Blood is not an easy food. There are pressures to gorge as much as possible at each meal. At these heroic volumes, however, blood can be outright toxic. At the same time, a blood meal is insufficient, missing some basic nutrients. Surviving this way takes guts as well as other specialized physiology. Modern tools of genetics and molecular biology are revealing the hidden specializations required for blood feeding and helping make sense of lifestyles that go to different extremes, even mouth-to-mouth blood donation. Though many of these biological adaptations would never fit among the showy strengths of the immortals of Twilight or True Blood, they could certainly count as superpowers.

Big dinner

To grasp the risks real vampires take, imagine an animal 35 million times your weight. Now bite it hard enough to make it bleed.

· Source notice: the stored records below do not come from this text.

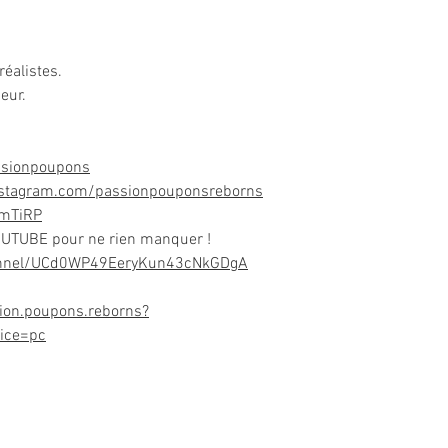
réalistes.
eur.
ssionpoupons
nstagram.com/passionpouponsreborns
DmTiRP
OUTUBE pour ne rien manquer !
annel/UCd0WP49EeryKun43cNkGDgA
ion.poupons.reborns?
ice=pc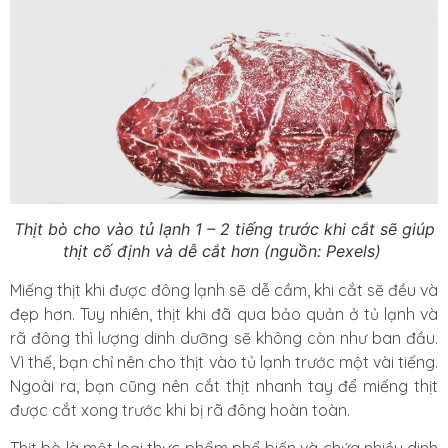
Thịt bò cho vào tủ lạnh 1 – 2 tiếng trước khi cắt sẽ giúp
thịt cố định và dễ cắt hơn (nguồn: Pexels)
Miếng thịt khi được đông lạnh sẽ dễ cầm, khi cắt sẽ đều và
đẹp hơn. Tuy nhiên, thịt khi đã qua bảo quản ở tủ lạnh và
rã đông thì lượng dinh dưỡng sẽ không còn như ban đầu.
Vì thế, bạn chỉ nên cho thịt vào tủ lạnh trước một vài tiếng.
Ngoài ra, bạn cũng nên cắt thịt nhanh tay để miếng thịt
được cắt xong trước khi bị rã đông hoàn toàn.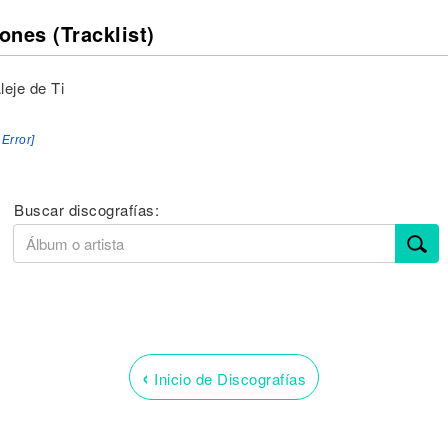
ones (Tracklist)
leje de Ti
 Error]
Buscar discografías:
‹
Inicio de Discografías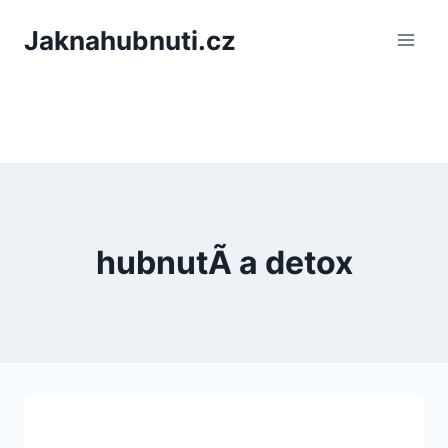
PÅeskoÄit
Jaknahubnuti.cz
na
obsah
hubnutÃ­ a detox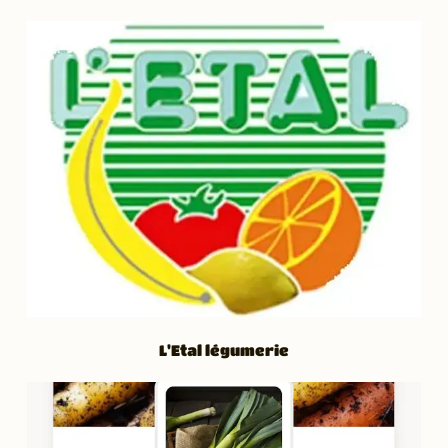
L'Etal légumerie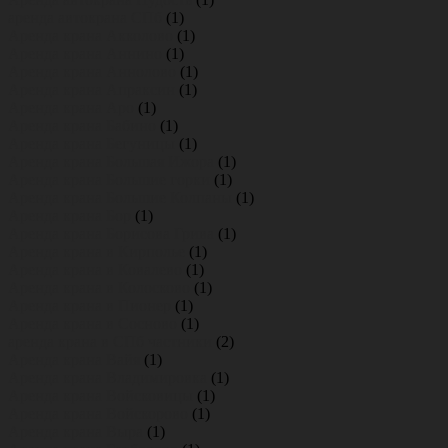
аренда автокрана СПб
(1)
Аренда крана Акколово
(1)
Аренда крана Аннино
(1)
Аренда крана Аннолово
(1)
Аренда крана Апраксин
(1)
Аренда крана Аро
(1)
Аренда крана Бабино
(1)
Аренда крана Бегуницы
(1)
Аренда крана Большая Ижора
(1)
Аренда крана Большие горки
(1)
Аренда крана Большие Колпаны
(1)
Аренда крана Бор
(1)
Аренда крана Борисова Грива
(1)
Аренда крана в Кирполье
(1)
Аренда крана в Ковалево
(1)
Аренда крана в Колосково
(1)
Аренда крана в Пионер
(1)
Аренда крана в Сосново
(1)
аренда крана в СПб частники
(2)
Аренда крана Вайя
(1)
Аренда крана Владимировка
(1)
Аренда крана Войсковицы
(1)
Аренда крана Войскорово
(1)
Аренда крана Выра
(1)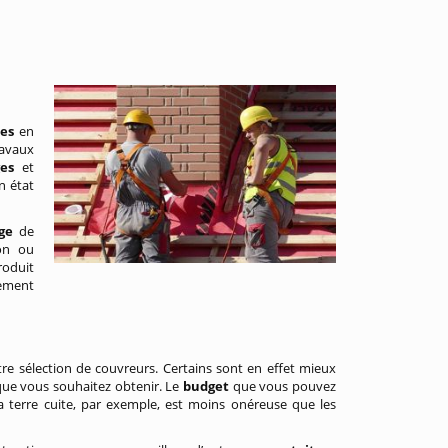
res
en
ravaux
ges
et
n état
age
de
ion ou
roduit
tement
re sélection de couvreurs. Certains sont en effet mieux
que vous souhaitez obtenir. Le
budget
que vous pouvez
La terre cuite, par exemple, est moins onéreuse que les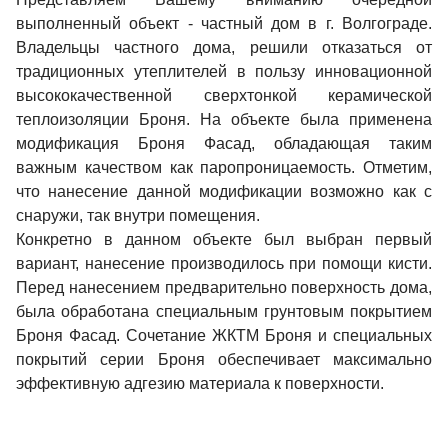
выполненный объект - частный дом в г. Волгограде.
Владельцы частного дома, решили отказаться от
традиционных утеплителей в пользу инновационной
высококачественной сверхтонкой керамической
теплоизоляции Броня. На объекте была применена
модификация Броня Фасад, обладающая таким
важным качеством как паропроницаемость. Отметим,
что нанесение данной модификации возможно как с
снаружи, так внутри помещения.
Конкретно в данном объекте был выбран первый
вариант, нанесение производилось при помощи кисти.
Перед нанесением предварительно поверхность дома,
была обработана специальным грунтовым покрытием
Броня Фасад. Сочетание ЖКТМ Броня и специальных
покрытий серии Броня обеспечивает максимально
эффективную адгезию материала к поверхности.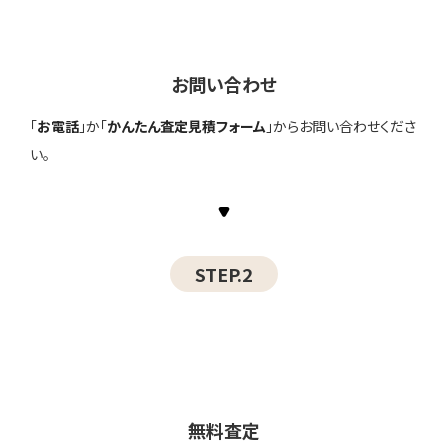
お問い合わせ
「
お電話
」か「
かんたん査定見積フォーム
」からお問い合わせくださ
い。
STEP.2
無料査定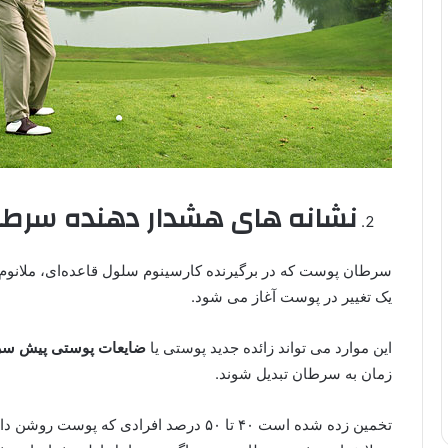
نشانه های هشدار دهنده سرطا
سرطان پوست که در برگیرنده کارسینوم سلول قاعده‌ای، ملانو
یک تغییر در پوست آغاز می شود.
این موارد می تواند زائده جدید پوستی یا
ضایعات پوستی پیش سر
زمان به سرطان تبدیل شوند.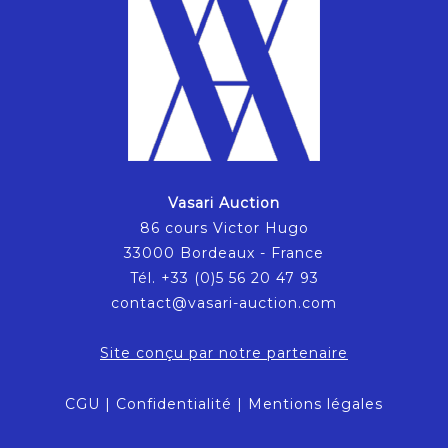
Vasari Auction
86 cours Victor Hugo
33000 Bordeaux - France
Tél. +33 (0)5 56 20 47 93
contact@vasari-auction.com
Site conçu par notre partenaire
CGU
|
Confidentialité
|
Mentions légales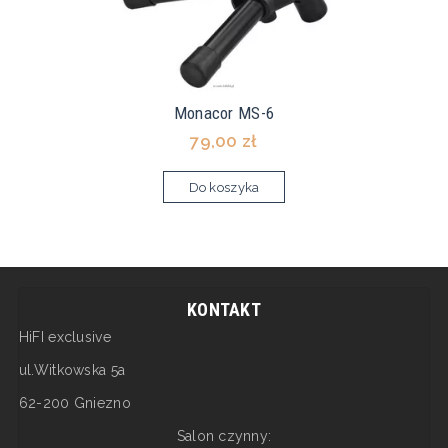
Monacor MS-6
79,00 zł
Do koszyka
KONTAKT
HiFI exclusive
ul.Witkowska 5a
62-200 Gniezno
Salon czynny: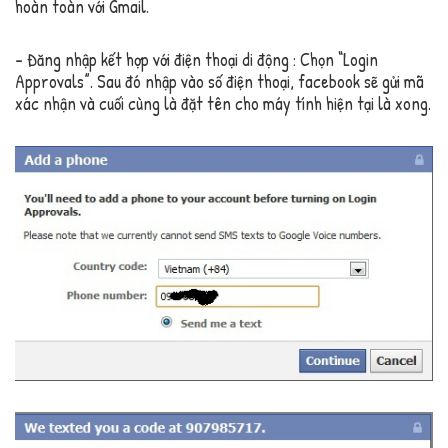
hoàn toàn với Gmail.
– Đăng nhập kết hợp với điện thoại di động : Chọn “Login
Approvals”. Sau đó nhập vào số điện thoại, facebook sẽ gửi mã
xác nhận và cuối cùng là đặt tên cho máy tính hiện tại là xong.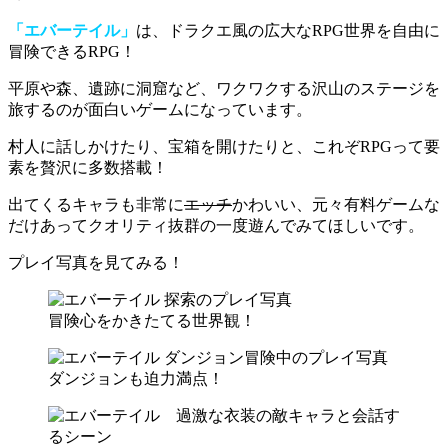
「エバーテイル」
は、ドラクエ風の広大なRPG世界を自由に
冒険できるRPG！
平原や森、遺跡に洞窟など、
ワクワクする沢山のステージ
を
旅するのが面白いゲームになっています。
村人に話しかけたり、宝箱を開けたりと、これぞRPGって要
素を贅沢に多数搭載！
出てくるキャラも非常に
エッチ
かわいい
、元々有料ゲームな
だけあってクオリティ抜群の一度遊んでみてほしいです。
プレイ写真を見てみる！
冒険心をかきたてる世界観！
ダンジョンも迫力満点！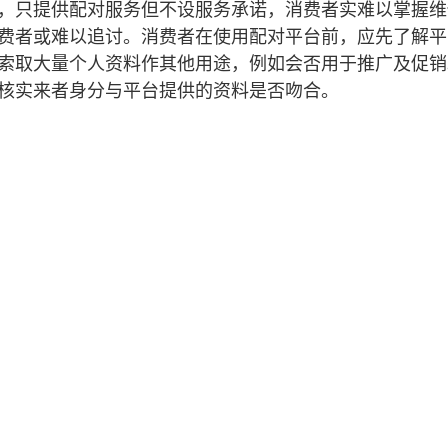
，只提供配对服务但不设服务承诺，消费者实难以掌握维
费者或难以追讨。消费者在使用配对平台前，应先了解平
索取大量个人资料作其他用途，例如会否用于推广及促销
核实来者身分与平台提供的资料是否吻合。
措施
公开资料守则
认可供应商名册
网站地图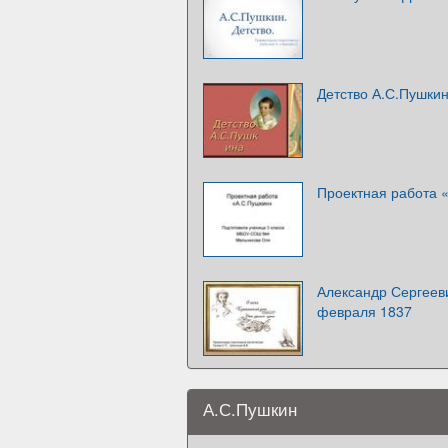
Детство А.С.Пушки
Проектная работа «
Александр Сергееви
февраля 1837
А.С.Пушкин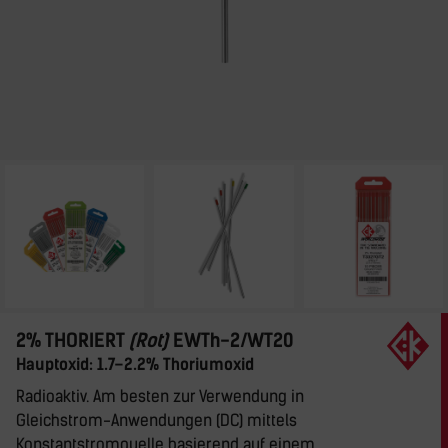
2% THORIERT
(Rot)
EWTh-2/WT20
Hauptoxid: 1.7–2.2% Thoriumoxid
Radioaktiv. Am besten zur Verwendung in
Gleichstrom-Anwendungen (DC) mittels
Konstantstromquelle basierend auf einem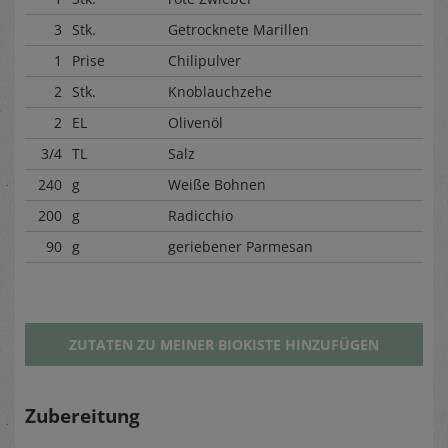
3
Stk.
Getrocknete Marillen
1
Prise
Chilipulver
2
Stk.
Knoblauchzehe
2
EL
Olivenöl
3/4
TL
Salz
240
g
Weiße Bohnen
200
g
Radicchio
90
g
geriebener Parmesan
ZUTATEN ZU MEINER BIOKISTE HINZUFÜGEN
Zubereitung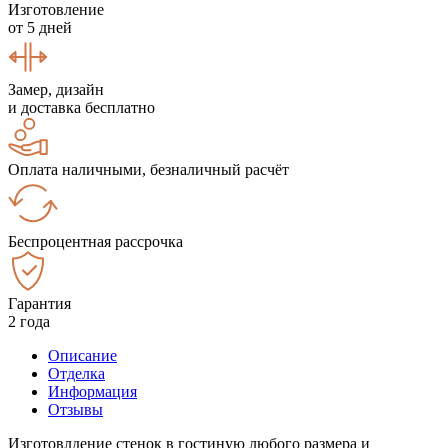
Изготовление
от 5 дней
Замер, дизайн
и доставка бесплатно
Оплата наличными, безналичный расчёт
Беспроцентная рассрочка
Гарантия
2 года
Описание
Отделка
Информация
Отзывы
Изготовлдение стенок в гостиную любого размера и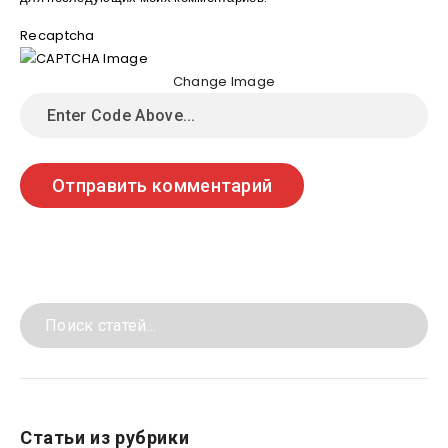
Recaptcha
Change Image
Статьи из рубрики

And make it mad. “You can easily get killed by the host,” says insect molecular physiologist Pedro L. Oliveira of the Federal University of Rio de Janeiro. The 35 million multiplier applies for a 2-milligram female mosquito attacking a 70-kilogram human, measurements from an article he coauthored on nutritional overload in bloodsuckers in the August Trends in Parasitology.

Finding that giant blood source isn’t easy. “If you go into a forest, you have hundreds of meters separating one vertebrate host from another, and hundreds of meters would be several kilometers for us,” Oliveira says. Then the tiny vampire has to find a capillary for biting within just a few millimeters of the skin surface. On a human victim, Oliveira estimates, only about 10 percent of the skin acreage will do.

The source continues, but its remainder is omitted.